Jason Furman on American earnings and inequality:

American Prospect Online - ViewWeb: Walk and Chew Gum at the Same Time. by Jason Furman: Damn Matthew Yglesias. Somehow he hacked into my computer and stole my argument on the Rose-Mishel debate -- before I had even written it. Damn he's good. As Matt points out, the debate over what has occurred in the last 30 years is largely irrelevant to the policy prescriptions and political strategies we adopt to ensure that America becomes an even better place over the next thirty years.

But the facts are not entirely irrelevant.... I would much rather we all... spend our time figuring out what to do about rising inequality. But... Rose is right, people are substantially better off than they were 30 years ago.... [T]oday's workers are earning more than their counterparts did 30 years ago.

Ignore the statistics for a second and use your common sense. Remember when even upper-middle class families worried about staying on a long distance call for too long? When flying was an expensive luxury? When only a minority of the population had central air conditioning, dishwashers, and color televisions? When no one had DVD players, iPods, or digital cameras? And when most Americans owned a car that broke down frequently, guzzled fuel, spewed foul smelling pollution, and didn't have any of the now virtually standard items like air conditioning or tape/CD players?...

A long life -- it's four years longer today than it was in 1975. A college education -- 38 percent of young adults are enrolled today, compared to 26 percent back in 1975. A home -- also more common today than in 1975....
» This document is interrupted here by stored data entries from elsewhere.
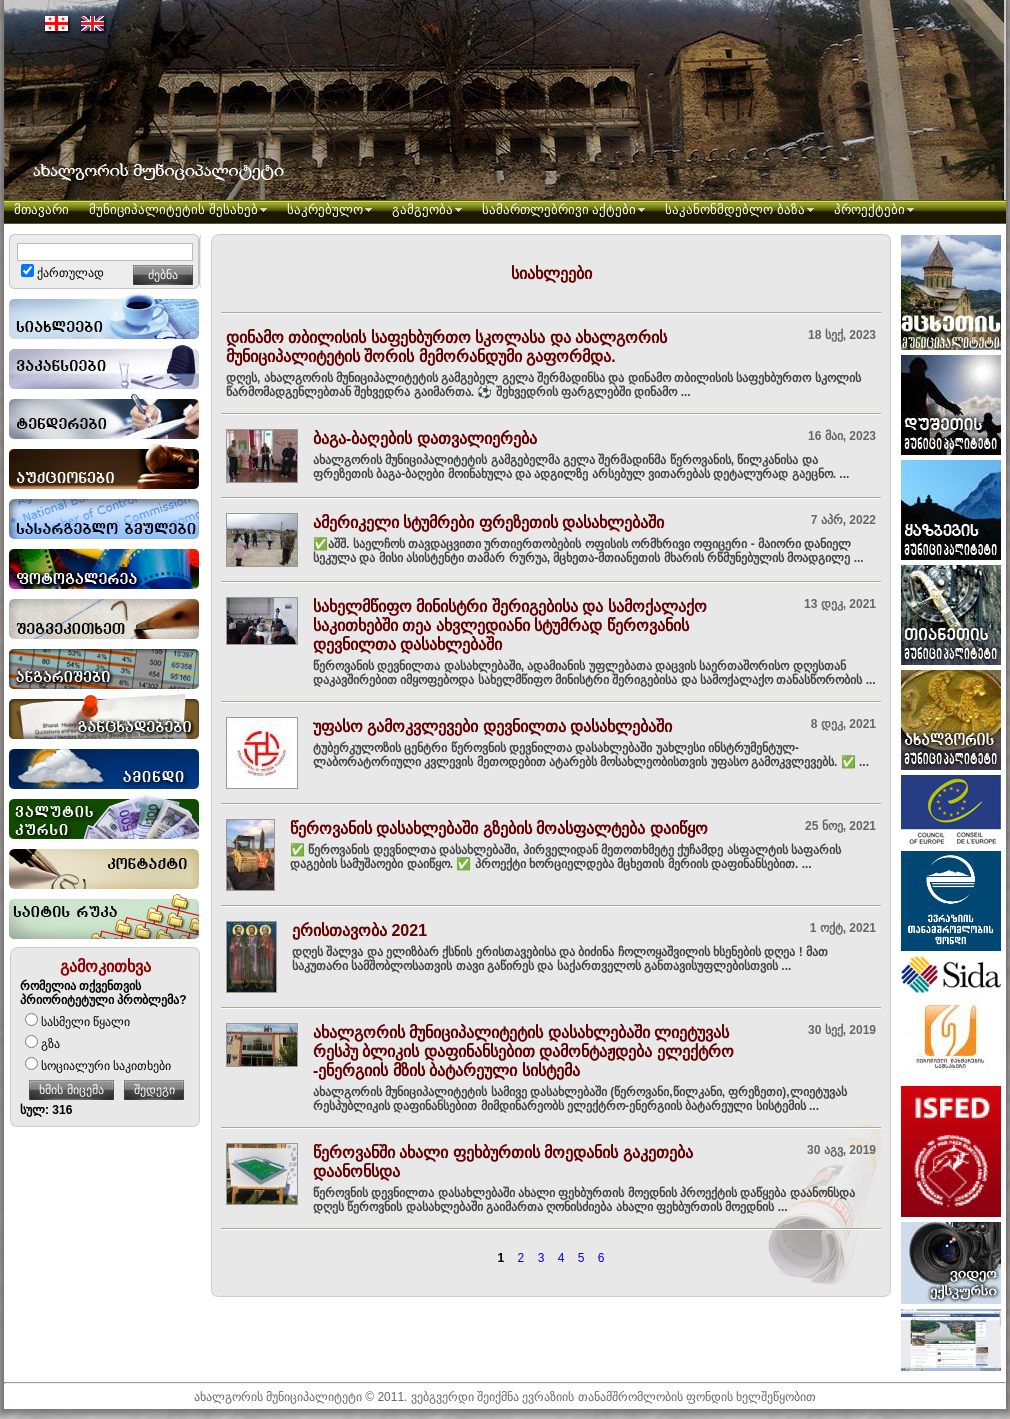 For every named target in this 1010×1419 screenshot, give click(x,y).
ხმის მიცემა (71, 1090)
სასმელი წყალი (77, 1022)
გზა (42, 1044)
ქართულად (62, 273)
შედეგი (154, 1090)
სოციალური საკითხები (98, 1066)
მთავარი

Some of the wage statistics that Mishel tosses around suffer from a number of limitations, virtually all of which bias the picture in the same way. The biggest one is that wages... are reported after the cost of increasingly generous and technologically advanced health insurance is factored out.... Health isn't the only problem with the wage data; other benefits have grown as well -- in addition to the fact that the wage comparisons rest on a measure of inflation that is almost universally believed to be biased and ignore the influx of immigrants who weren't in the data back in the 1970s.
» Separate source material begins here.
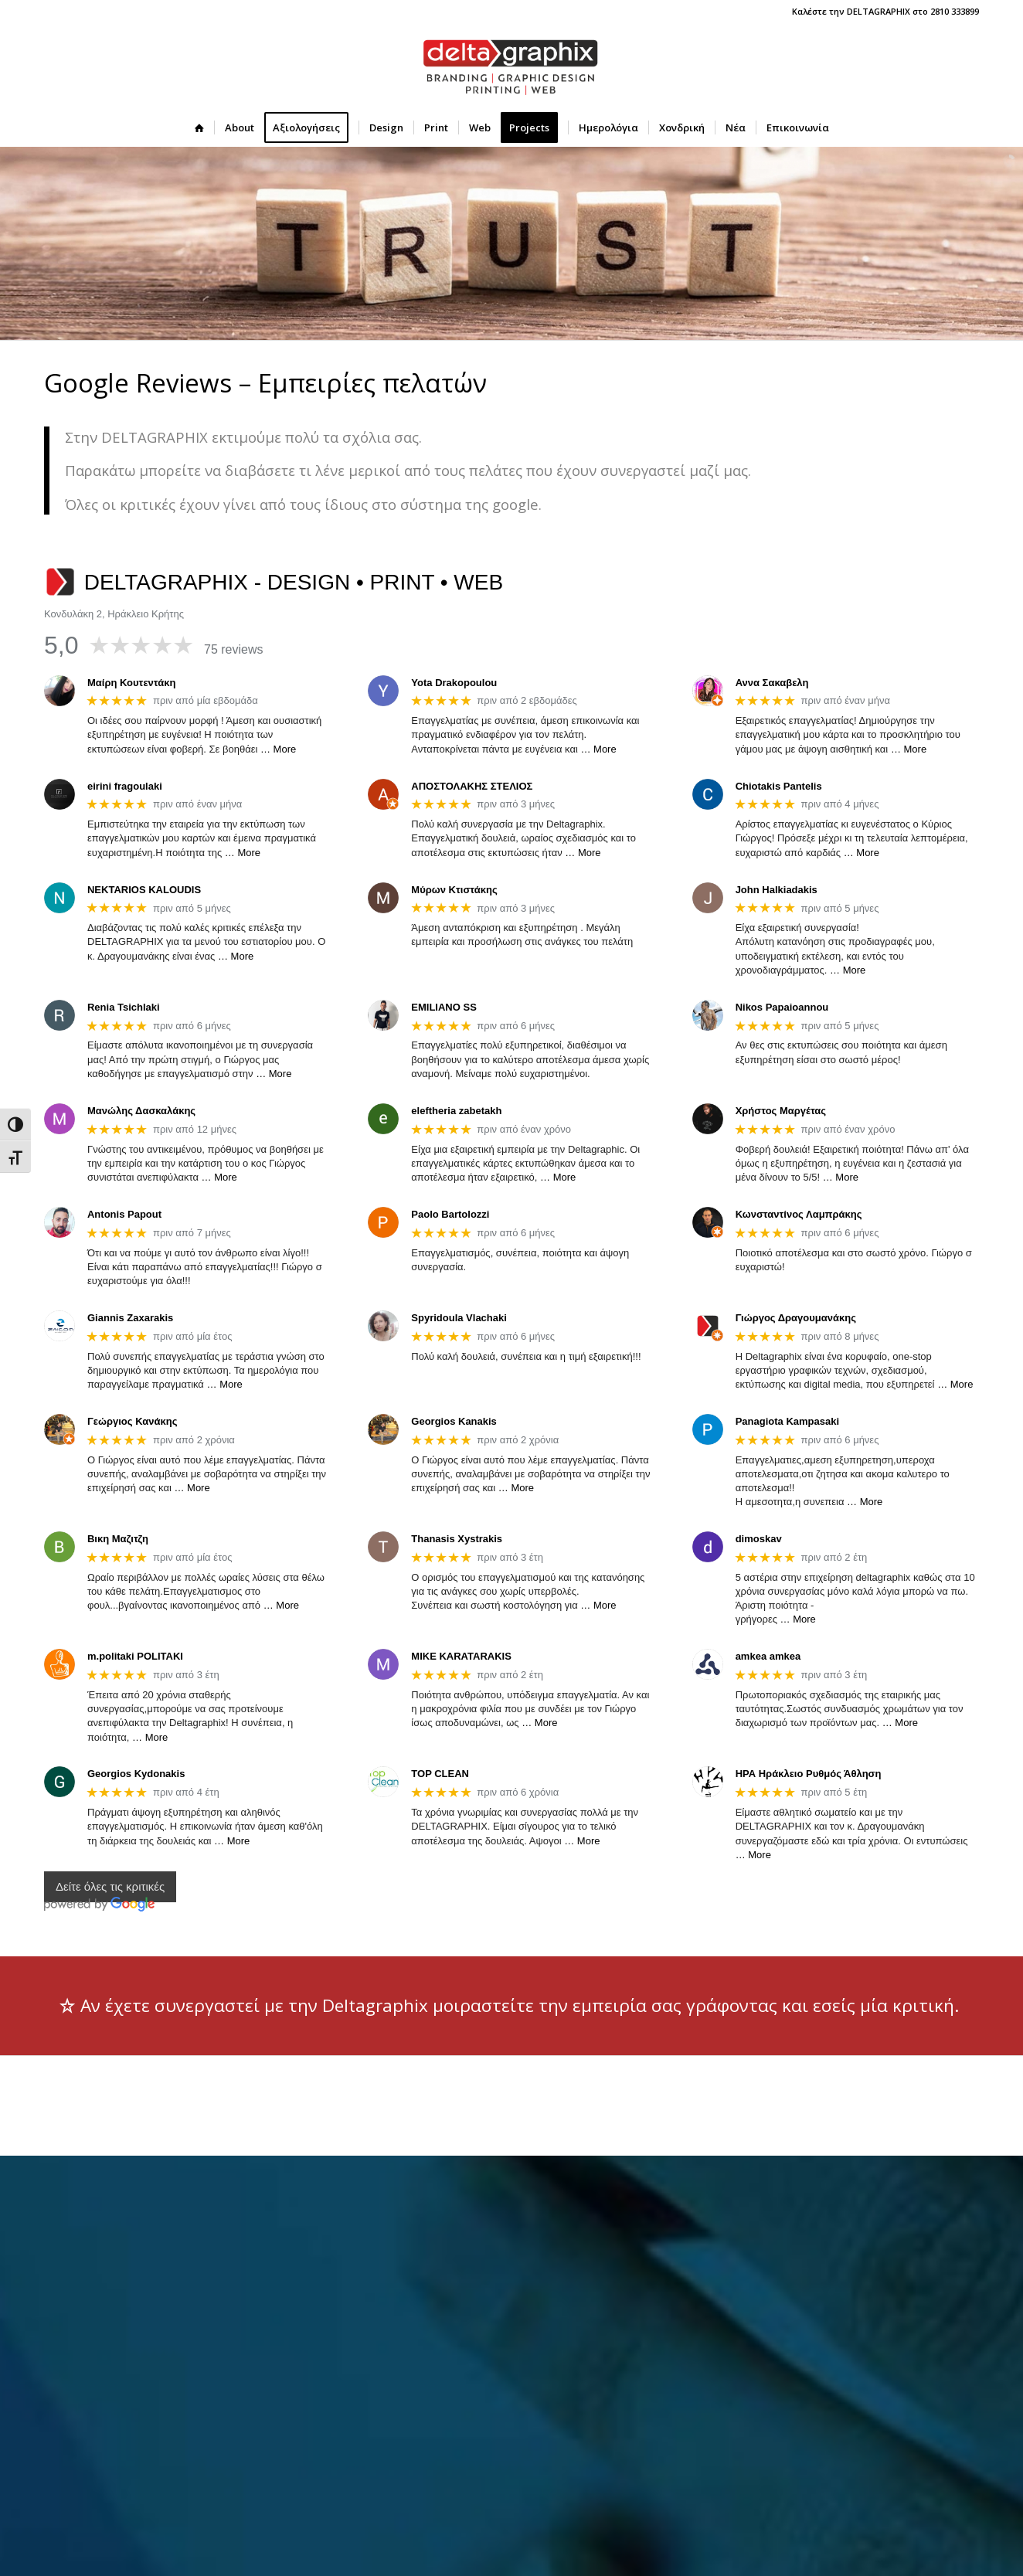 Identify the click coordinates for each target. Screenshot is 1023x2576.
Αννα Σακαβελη (772, 682)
But if you are capable of walking and chewing gum at the same time, then read Mishel to learn about the large rise in inequality and the large disconnect between productivity growth and compensation for the typical worker.... [O]ur economic system does a decent job of delivering strong productivity growth... even when inequality widens, the majority of Americans are still doing better.... But I also want more Americans to share in those gains, and thus support investments in education, progressive savings incentives, and more generous tax credits to make work pay -- especially for childless workers who have been left behind by our increasingly child-centric tax system....

[I]f we're not happy with the way our society distributes the gains from our economy -- and I personally wouldn't be happy with the state of things even if someone [were to] convince me that inequality was actually decreasing -- then the final part of a solution is a more progressive fiscal system....

A good politician -- think Bill Clinton -- can talk optimistically about America's successes but also constructively about overcoming our probelems and challenges. Surely even us lesser mortals can aspire to do the same.